Had Clarko punched one too many holes in the wall of innovation to deny the extension to the Waverley trophy cabinet
Back at the G the following week to greet the Crows with the winner to head back to Subiaco and the timeless charm of Fremantle fans fueled by sun, beer and a sense of preliminary final entitlement. Despite a remarkable check side goal from dearly departed Patrick Dangerfield in the opening minutes, the Hawks approached the game like a bargain addicted queued up boxing day shopper hitting the peak of their endurance when the shutters go up. Adelaide were overwhelmed by the chase for finals bargains, trampled underfoot, emerging dazed and concussed at the counter with only an oversized pair of flared jeans with tiny square pockets to show for their efforts at which point their credit card declined.
This victory was almost mathematical. 74 points. Certain psychic schools claim the number 74 is a message from your angels that you are on the right path in every way in your life. That the Hawks have been achieving a great deal and are successfully serving their divine soul mission, ie “threepeat”. For Adelaide, numerologists tell us that “to encounter 74 – their life happiness is uncertain because they will encounter many dangers(fields). Troubles and worries are possible.” I’d be worried too travelling that road home westward on a cold night in a packed vehicle with others long since showered gestating MCG hotdogs, bottom of the barrel ale and pies within. While the bible makes no mention of fast food, it does mention dirty feet, perhaps as an ode to keeping your socks on the way home no matter how footsore.
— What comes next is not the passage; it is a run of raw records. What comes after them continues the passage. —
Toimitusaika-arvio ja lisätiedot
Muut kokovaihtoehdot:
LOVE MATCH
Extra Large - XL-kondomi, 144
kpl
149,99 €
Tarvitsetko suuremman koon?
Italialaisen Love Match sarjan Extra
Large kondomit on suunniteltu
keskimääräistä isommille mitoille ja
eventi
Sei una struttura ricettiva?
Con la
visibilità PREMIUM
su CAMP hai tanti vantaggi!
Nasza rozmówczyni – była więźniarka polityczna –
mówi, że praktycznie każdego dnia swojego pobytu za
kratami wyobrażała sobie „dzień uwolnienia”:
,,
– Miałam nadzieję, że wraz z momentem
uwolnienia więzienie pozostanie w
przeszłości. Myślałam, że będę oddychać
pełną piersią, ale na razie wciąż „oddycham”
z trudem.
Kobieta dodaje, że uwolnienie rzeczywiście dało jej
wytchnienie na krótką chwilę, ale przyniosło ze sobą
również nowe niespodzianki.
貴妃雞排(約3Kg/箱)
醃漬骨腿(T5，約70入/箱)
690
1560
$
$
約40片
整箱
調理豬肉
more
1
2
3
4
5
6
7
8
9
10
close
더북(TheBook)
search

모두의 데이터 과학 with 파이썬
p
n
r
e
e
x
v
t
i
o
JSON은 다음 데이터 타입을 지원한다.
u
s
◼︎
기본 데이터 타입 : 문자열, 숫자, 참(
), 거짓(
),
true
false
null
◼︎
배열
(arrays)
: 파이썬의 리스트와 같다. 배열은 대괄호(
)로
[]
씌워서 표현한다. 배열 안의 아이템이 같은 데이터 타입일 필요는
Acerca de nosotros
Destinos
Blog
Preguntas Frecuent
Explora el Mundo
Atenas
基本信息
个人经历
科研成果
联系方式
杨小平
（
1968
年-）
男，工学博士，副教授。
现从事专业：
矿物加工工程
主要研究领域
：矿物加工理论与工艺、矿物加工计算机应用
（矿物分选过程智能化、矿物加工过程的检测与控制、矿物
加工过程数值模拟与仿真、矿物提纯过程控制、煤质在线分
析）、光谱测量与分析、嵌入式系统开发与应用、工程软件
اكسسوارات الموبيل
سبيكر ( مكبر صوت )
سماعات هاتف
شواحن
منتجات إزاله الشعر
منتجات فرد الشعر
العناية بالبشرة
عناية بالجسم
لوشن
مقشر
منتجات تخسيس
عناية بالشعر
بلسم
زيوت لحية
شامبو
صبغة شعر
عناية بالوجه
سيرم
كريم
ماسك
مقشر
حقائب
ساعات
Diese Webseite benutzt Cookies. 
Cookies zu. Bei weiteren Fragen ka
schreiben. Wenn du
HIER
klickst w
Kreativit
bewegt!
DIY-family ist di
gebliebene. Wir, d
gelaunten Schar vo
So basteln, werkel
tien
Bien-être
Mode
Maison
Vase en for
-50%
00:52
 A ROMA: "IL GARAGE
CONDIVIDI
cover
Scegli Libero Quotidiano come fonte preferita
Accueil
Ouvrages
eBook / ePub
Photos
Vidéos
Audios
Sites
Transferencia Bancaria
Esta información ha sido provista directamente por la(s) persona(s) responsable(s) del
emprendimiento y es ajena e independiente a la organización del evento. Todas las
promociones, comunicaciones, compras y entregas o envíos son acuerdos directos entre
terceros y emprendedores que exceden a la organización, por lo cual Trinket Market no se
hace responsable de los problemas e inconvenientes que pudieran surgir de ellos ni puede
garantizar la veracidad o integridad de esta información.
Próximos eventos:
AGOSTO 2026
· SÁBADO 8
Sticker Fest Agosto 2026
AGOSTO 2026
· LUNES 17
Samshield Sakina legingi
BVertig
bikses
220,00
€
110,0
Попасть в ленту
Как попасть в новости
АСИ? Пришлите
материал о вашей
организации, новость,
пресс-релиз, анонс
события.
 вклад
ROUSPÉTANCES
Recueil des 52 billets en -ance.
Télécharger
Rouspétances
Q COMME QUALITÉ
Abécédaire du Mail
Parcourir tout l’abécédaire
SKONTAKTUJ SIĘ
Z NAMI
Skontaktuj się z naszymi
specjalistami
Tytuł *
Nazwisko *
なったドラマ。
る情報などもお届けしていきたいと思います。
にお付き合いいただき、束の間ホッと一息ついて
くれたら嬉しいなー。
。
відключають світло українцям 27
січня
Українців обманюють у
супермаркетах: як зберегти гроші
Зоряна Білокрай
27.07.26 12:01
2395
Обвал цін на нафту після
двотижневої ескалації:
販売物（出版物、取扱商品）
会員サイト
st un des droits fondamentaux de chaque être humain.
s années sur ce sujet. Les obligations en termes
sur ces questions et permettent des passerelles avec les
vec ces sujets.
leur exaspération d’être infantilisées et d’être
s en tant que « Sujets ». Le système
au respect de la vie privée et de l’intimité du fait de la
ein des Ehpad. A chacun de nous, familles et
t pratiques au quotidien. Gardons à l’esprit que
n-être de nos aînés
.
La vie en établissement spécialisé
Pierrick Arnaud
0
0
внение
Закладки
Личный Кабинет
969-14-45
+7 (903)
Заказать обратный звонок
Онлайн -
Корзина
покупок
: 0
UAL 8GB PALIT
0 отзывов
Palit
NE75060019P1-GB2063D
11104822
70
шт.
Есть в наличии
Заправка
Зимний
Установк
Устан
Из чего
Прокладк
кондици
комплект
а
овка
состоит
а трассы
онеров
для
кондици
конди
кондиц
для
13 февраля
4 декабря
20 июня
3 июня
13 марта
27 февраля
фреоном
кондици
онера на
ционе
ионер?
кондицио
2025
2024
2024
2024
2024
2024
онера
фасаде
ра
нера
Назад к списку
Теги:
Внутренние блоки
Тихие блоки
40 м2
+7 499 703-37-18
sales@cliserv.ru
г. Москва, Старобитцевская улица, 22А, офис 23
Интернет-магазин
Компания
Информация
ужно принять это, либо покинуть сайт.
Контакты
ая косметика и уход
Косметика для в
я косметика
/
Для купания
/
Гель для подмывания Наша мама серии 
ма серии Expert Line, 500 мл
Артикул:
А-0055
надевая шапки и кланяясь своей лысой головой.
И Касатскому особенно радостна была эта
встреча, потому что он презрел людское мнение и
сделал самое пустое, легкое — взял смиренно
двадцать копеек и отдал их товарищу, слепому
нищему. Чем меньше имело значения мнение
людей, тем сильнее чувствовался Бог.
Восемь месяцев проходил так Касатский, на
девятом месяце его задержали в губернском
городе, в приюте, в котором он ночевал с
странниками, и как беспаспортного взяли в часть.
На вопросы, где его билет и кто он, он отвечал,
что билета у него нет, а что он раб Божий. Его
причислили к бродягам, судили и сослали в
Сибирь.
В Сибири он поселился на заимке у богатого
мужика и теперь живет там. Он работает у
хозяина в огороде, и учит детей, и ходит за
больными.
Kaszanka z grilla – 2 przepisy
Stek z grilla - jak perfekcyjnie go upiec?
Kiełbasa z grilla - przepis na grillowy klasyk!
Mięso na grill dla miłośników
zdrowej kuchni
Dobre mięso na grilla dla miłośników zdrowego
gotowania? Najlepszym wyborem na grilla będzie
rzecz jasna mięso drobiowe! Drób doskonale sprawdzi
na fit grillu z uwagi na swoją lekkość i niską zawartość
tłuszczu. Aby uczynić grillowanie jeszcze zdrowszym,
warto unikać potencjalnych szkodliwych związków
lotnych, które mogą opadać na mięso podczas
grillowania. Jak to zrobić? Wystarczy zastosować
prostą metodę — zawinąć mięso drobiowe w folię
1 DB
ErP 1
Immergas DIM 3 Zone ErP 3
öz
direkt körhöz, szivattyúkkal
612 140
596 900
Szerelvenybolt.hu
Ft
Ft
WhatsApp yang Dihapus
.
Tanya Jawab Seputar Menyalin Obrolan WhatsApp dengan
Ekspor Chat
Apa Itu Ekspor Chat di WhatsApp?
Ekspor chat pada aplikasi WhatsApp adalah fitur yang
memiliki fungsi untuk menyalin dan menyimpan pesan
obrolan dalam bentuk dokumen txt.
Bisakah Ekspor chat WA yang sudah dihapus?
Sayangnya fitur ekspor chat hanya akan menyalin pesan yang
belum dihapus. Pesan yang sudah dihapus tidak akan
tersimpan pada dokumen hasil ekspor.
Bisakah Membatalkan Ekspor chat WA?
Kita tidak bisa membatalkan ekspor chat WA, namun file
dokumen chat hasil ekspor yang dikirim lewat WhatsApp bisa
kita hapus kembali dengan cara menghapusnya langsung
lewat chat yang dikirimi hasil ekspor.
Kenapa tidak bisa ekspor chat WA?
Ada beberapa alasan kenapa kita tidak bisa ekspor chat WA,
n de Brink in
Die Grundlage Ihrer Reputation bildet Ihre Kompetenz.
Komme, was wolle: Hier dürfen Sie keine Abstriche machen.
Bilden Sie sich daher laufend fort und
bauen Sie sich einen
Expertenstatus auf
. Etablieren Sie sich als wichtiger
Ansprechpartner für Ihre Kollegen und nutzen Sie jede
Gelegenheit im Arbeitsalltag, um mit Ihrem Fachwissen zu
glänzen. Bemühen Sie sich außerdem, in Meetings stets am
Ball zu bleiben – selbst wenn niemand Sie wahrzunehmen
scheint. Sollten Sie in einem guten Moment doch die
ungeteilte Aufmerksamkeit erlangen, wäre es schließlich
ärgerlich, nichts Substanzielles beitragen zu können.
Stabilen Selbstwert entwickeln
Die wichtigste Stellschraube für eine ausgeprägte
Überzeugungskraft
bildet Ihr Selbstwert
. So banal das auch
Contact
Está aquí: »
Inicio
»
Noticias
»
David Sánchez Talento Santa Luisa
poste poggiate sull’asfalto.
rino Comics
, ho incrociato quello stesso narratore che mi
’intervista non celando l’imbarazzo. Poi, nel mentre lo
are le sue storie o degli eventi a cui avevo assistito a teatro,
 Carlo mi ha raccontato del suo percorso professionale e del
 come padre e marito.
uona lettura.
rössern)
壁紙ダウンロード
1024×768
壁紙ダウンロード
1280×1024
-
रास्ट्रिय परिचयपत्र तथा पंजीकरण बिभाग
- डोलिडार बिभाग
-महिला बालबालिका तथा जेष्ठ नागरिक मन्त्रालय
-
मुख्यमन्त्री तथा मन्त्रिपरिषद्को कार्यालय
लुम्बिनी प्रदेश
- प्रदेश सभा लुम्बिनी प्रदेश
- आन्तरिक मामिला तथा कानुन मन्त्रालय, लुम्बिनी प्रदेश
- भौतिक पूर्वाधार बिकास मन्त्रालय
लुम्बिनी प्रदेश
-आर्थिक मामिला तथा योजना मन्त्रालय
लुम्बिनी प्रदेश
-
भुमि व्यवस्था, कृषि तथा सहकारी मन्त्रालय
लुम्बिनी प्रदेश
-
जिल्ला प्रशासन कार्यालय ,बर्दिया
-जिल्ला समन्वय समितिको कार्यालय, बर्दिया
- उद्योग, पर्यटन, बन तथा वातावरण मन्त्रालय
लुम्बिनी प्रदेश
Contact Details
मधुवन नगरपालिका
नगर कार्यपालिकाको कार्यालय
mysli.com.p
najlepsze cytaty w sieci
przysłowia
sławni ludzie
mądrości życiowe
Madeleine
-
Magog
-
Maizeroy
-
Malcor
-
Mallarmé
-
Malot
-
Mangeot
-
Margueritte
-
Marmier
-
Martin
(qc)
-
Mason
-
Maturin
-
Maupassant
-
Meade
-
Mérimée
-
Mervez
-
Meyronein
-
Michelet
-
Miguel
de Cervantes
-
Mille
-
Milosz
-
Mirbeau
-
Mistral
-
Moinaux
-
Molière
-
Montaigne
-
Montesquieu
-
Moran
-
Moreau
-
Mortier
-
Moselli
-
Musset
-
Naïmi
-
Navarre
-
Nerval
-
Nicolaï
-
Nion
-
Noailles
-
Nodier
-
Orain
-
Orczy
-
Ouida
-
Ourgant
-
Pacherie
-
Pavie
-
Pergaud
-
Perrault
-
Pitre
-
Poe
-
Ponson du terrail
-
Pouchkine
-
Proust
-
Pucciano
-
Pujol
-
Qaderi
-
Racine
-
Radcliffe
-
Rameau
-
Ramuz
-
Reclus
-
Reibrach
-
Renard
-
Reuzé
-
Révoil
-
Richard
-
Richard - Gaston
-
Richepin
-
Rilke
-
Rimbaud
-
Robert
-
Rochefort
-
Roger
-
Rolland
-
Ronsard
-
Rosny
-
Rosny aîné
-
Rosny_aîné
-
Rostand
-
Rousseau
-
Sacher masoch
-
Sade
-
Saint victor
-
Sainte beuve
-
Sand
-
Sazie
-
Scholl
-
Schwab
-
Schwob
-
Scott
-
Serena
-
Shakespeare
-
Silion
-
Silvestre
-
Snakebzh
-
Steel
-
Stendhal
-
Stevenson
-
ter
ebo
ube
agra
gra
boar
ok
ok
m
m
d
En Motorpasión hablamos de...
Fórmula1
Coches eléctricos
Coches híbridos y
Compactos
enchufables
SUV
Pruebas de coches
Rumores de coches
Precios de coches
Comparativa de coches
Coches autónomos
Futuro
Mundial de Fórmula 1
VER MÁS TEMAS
By using the correspondence a=1, b=2, c=3, …, z=26, we discover that the names of “Jesus” and “Lucifer” add up each one 74 as numerical value. If only Hodgey had read his great text before communing with his poker mates in lager deity. In addition, the word demon and the verb to suffer are used 74 times in the Bible. Perhaps that’s more a reference to Paul Roos than Adelaide’s Scott Camporeale.
74 points – in mick’s footy blog speak is a reference to the almost 10 kilometres the disconsolate fans had to endure to erase one point of defeat on the journey home. We passed many Adelaide bound buses around Bacchus Marsh on our return to Ballarat. Steamed up, in overdrive, hurrying home having left early to put behind them the disappointment of the end to a brave response to the tragedy that had befallen them – like the greeting of the wilted lettuce encased in triple melted cheeseburger that by the 2am road stop had coalesced into a transformation from mince to collagen. Throwing the mike open at Horsham, a cavalcade of bus drivers inform their back weary patrons that with Melbourne 200 kilometres behind them, another 20 points had been worked off the margin. In-crow side splitting gags at local towns expense that generated smug mirth from the travelling vikings on the journey to the G – “Kaniva coffee? Kaniva Pie?, sniggers while purchasing vanilla slices at Horsham’s Waack’s bakery, sly digs at local walk sock wearing Nietzches’s at Nhill – now ring hollow like the empty tin of homemade muffins, the spent 2 litre thermos and the self referential thump of wheel on roadkill.
Back to Subiaco to face Freo in one final bid to push through to the stage of football immortality. We hold our nerve, the crowd implodes in a series of unsociable incidents of violence and player abuse as Cyril twice terrorises the nervy final quarter Eagles defence into second guessing spilled marks upon his bearing down that he converts into the slicing of the Fremantle anchor to the bottom of their own murky low scoring harbour.
As Ross Lyon said in a reflective post game presser “does that make sense?”.